Williams v. State

27 S.E.2d 109 | Ga. Ct. App. | 1943

1. "The Supreme Court recognized the right of a mere bystander to interfere to prevent a felony." Gillis v. State, 8 Ga. App. 696, 698 (70 S.E. 53).

2. In a prosecution for an assault with intent to murder, a felony, in order to acquit the accused on the ground that he acted only in defense of another person and was a mere bystander, the following elements must concur and be shown: (1) That the defendant was without fault on his part. (2) That the person defended was actually without fault, or that it appeared to the accused, acting as a reasonable man under the circumstances, and in the belief that at the moment of his interposition the person defended was without fault. (3) That there existed at the time, either actually or so apparently as to lead a reasonable man to the belief that there actually existed a present impending necessity to act, in order to save the person defended from the felonious injury. (4) There must have been no other reasonable mode of escape for the person defended.

3. Under the defendant's statement and one phase of the testimony, the right of a mere bystander to interfere in a difficulty to prevent a felony was involved; and it was erroneous for the judge, upon written request, to fail to instruct the jury on this subject.

4. The defendant contends that the court erred in not giving in charge to the jury the law upon manslaughter, voluntary or involuntary, because none of the evidence adduced in said trial by the State authorized a conviction of an assault with intent to murder. This ground is controlled adversely to the defendant by Reeves v. State, 66 Ga. App. 150 (2) (17 S.E.2d 299), and cit.

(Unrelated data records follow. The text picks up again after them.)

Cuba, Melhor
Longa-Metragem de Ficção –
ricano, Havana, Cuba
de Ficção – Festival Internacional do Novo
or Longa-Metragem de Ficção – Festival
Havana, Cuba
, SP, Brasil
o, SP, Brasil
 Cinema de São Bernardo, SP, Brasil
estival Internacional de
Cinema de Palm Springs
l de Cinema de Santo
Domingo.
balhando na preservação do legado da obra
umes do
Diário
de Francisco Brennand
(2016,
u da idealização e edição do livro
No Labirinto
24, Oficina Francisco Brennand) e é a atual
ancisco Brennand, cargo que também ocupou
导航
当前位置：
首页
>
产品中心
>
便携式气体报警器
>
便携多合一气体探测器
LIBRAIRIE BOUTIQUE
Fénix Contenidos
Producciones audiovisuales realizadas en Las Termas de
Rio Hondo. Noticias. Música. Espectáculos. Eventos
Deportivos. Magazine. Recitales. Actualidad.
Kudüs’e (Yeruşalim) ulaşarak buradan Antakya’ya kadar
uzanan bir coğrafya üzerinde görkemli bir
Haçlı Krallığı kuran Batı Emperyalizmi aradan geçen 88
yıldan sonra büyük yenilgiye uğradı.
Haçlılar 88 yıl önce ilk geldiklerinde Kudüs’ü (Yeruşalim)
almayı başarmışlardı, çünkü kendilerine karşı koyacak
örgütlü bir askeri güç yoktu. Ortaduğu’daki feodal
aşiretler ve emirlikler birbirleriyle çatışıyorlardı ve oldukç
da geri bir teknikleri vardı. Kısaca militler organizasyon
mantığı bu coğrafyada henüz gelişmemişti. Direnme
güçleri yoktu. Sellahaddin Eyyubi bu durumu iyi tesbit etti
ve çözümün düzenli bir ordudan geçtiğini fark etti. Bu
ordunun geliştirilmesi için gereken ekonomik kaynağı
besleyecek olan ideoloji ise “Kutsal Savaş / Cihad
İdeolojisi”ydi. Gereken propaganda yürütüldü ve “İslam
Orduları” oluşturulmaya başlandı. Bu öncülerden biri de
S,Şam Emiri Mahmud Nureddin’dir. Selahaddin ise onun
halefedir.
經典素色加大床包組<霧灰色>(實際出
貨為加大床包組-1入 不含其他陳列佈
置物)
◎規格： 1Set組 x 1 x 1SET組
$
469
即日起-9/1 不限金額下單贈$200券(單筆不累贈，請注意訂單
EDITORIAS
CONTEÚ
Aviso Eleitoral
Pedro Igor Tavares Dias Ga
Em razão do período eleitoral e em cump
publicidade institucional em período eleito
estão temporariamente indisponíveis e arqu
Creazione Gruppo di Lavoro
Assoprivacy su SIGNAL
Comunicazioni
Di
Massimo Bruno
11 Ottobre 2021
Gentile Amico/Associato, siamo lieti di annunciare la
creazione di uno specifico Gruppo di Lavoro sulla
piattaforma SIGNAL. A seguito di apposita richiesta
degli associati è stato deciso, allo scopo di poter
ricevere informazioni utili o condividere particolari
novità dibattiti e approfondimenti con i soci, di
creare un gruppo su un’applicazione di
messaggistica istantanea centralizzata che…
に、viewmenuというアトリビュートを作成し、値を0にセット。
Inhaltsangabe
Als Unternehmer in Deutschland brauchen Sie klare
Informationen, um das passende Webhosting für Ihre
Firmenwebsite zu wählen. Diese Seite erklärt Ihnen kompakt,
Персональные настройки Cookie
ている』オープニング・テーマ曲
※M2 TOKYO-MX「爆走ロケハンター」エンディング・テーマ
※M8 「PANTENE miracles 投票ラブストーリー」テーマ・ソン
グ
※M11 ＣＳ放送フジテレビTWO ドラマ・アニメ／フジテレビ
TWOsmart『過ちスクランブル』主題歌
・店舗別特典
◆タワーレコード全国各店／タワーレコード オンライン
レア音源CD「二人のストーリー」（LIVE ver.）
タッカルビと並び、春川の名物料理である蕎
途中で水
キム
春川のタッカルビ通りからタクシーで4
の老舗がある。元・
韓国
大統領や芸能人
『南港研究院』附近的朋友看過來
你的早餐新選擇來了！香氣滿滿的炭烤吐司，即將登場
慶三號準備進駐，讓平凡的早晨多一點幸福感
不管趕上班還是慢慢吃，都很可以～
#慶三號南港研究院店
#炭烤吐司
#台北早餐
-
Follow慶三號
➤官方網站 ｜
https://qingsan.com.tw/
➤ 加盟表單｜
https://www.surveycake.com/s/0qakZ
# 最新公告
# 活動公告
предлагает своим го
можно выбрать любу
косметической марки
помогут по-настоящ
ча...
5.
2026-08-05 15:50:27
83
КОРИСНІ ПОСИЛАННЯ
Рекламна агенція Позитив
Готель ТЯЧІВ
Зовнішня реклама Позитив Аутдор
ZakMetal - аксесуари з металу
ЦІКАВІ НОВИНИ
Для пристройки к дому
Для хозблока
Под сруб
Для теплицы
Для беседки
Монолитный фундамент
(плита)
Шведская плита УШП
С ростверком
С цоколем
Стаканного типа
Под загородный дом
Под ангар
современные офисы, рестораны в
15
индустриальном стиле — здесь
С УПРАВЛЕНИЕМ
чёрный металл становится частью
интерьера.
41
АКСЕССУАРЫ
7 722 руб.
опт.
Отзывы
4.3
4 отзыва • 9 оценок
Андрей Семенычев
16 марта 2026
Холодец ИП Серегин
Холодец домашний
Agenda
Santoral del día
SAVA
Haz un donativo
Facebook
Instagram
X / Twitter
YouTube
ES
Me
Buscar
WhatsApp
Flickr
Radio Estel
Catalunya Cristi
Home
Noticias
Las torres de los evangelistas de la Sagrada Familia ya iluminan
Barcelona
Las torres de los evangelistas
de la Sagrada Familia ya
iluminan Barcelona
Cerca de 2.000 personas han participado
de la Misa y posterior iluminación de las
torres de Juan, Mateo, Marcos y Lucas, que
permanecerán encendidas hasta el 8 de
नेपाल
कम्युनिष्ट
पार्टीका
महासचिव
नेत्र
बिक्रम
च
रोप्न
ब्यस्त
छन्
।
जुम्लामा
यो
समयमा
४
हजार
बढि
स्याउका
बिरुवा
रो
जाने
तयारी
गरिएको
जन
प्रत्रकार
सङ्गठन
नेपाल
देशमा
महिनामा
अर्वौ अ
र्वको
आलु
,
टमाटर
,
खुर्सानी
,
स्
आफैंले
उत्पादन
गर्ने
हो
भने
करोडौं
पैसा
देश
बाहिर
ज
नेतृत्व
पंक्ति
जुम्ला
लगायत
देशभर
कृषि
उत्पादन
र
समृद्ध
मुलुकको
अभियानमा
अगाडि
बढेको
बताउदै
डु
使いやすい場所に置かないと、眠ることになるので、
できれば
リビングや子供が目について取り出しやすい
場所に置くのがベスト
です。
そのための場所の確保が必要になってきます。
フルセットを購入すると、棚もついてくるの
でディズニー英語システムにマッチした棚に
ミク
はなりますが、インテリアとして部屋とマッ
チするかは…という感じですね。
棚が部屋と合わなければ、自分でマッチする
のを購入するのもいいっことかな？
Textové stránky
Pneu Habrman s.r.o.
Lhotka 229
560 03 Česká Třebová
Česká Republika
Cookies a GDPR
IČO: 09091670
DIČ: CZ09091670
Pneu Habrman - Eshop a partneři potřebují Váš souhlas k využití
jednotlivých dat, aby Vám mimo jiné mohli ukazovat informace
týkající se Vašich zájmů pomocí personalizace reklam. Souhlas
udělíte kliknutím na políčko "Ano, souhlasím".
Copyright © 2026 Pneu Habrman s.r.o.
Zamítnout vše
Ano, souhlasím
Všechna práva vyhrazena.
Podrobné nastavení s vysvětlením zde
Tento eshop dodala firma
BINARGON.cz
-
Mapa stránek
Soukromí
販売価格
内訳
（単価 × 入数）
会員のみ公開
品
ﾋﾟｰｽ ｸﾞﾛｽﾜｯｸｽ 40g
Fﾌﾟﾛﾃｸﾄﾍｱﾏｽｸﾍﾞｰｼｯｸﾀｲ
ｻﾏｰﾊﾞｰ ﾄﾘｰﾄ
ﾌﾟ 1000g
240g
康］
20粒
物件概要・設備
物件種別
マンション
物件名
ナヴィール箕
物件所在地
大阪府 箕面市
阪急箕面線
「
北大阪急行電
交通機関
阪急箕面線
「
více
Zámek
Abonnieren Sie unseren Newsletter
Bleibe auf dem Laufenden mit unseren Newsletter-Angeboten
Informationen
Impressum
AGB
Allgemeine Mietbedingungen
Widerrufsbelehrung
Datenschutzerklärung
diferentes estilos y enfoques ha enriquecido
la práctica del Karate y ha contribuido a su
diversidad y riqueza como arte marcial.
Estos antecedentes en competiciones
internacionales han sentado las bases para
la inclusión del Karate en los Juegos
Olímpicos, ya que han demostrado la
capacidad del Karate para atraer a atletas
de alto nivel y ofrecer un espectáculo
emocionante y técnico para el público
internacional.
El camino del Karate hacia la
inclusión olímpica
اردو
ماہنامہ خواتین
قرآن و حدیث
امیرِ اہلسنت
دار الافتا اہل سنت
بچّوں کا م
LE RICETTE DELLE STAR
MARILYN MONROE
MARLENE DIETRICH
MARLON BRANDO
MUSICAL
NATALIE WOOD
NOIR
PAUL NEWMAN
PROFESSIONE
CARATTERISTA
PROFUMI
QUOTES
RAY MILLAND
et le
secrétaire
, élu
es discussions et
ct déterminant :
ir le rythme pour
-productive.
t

5. The defendant contends that the judge erred in failing to direct a verdict on his motion. It is never reversible error for the court to refuse to direct a verdict. Roper Wholesale Grocer Co. v. Faver, 8 Ga. App. 178 (68 S.E. 883); Western Atlantic Railroad Co. v. Callaway, 111 Ga. 889 (2) (36 S.E. 967). *11

6. It was contended that "the court erred in admitting, over the objection of the counsel for the defendant, the evidence of a former conviction at the time it was offered in evidence by the State, for the reason that it was highly prejudicial to the defendant, and should not have been admitted in evidence until after the jury had been instructed to retire and find either a verdict of guilty or not guilty, should have then admitted said evidence of a former conviction, and instructed the jury the law upon the question of the defendant being sentenced to serve the longest period of time." The judge properly instructed the jury the purpose for which the testimony was admitted, and instructed them to consider it for the purpose only of fixing the penalty in case of a conviction in the instant case, and that they were not under any consideration to take it into account as affecting the character or guilt of the accused in the case on trial. This contention of the defendant is not meritorious. Berry v. State, 51 Ga. App. 442, 448, 449 (180 S.E. 635); Reid v. State, 49 Ga. App. 429 (5, 6) (176 S.E. 100); Tribble v. State, 168 Ga. 699 (3-a) (148 S.E. 593).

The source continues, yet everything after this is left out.